**Your goal**
Please count the lines in this listing that include the string "اشتراک", and give only the number.

**Records provided**
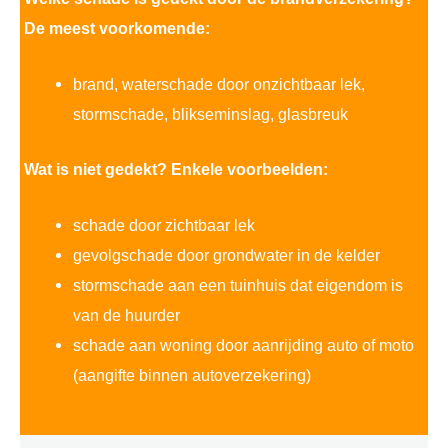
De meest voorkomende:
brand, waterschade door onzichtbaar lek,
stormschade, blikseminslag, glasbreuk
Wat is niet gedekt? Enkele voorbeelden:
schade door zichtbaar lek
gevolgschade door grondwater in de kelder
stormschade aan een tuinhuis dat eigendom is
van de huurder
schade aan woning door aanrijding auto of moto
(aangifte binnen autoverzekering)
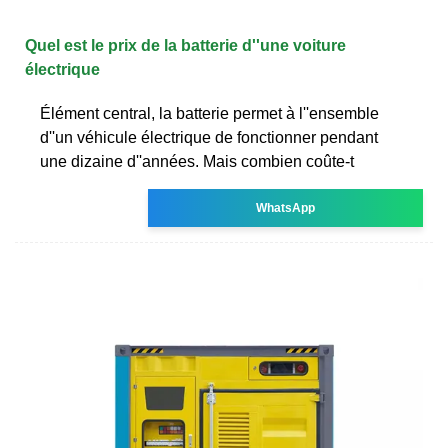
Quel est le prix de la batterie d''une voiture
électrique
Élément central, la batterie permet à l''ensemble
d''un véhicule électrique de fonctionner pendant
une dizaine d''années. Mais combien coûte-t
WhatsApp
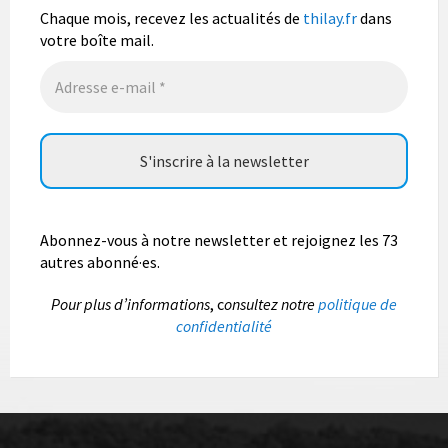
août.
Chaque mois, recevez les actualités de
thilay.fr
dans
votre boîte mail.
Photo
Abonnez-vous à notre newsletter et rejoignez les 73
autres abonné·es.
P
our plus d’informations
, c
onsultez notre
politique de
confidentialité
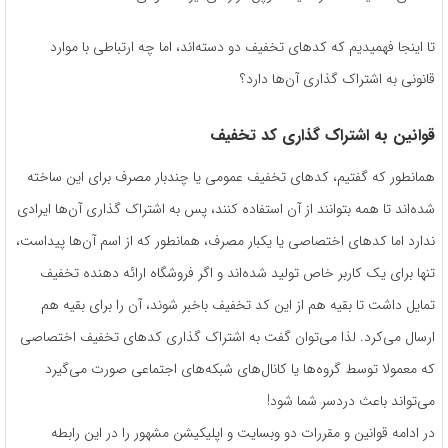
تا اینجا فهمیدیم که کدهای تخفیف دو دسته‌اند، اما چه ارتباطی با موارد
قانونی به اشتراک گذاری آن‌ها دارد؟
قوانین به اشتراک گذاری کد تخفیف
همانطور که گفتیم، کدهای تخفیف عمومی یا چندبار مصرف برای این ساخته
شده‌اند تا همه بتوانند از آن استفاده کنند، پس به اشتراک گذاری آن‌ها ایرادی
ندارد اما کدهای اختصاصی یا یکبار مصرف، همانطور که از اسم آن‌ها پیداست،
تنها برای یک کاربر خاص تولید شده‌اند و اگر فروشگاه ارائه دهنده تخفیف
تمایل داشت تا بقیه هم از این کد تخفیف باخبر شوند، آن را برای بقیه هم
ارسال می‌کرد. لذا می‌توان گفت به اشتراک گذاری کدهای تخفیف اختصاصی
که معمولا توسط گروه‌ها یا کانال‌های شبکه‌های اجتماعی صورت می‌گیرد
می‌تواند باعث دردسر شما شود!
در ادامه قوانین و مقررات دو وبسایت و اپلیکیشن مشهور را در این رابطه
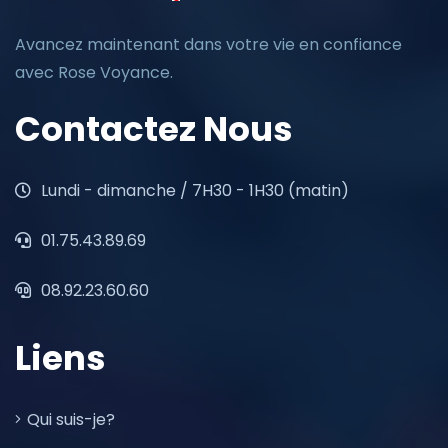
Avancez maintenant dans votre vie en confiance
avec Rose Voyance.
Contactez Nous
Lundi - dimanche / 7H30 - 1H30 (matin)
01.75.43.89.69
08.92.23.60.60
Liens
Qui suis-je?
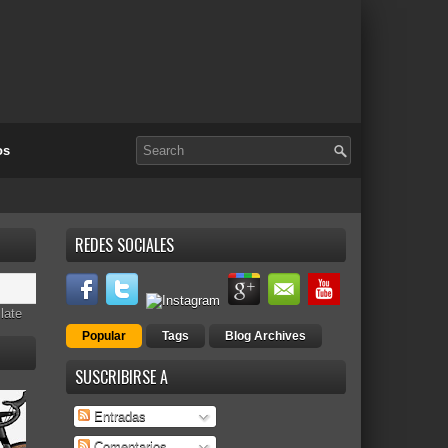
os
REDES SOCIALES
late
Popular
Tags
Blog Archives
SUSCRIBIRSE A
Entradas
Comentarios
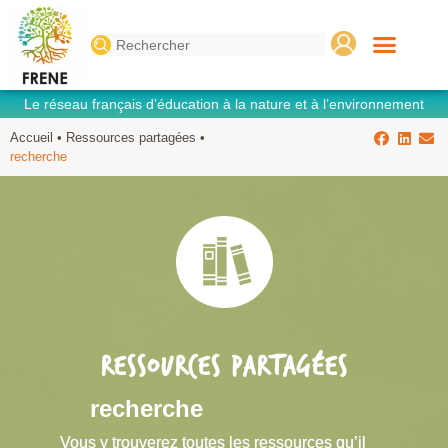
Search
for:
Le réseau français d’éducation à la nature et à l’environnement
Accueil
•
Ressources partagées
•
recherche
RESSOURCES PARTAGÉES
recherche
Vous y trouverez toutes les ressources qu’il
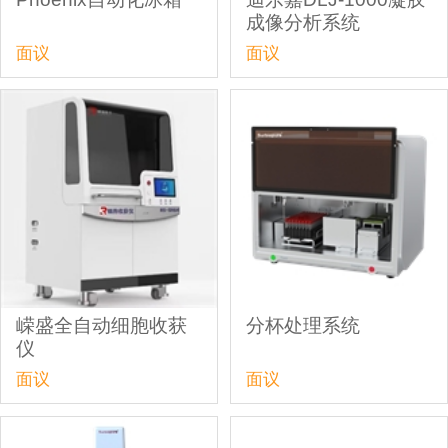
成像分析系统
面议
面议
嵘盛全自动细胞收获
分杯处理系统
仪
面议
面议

**Solution to the exercise**
4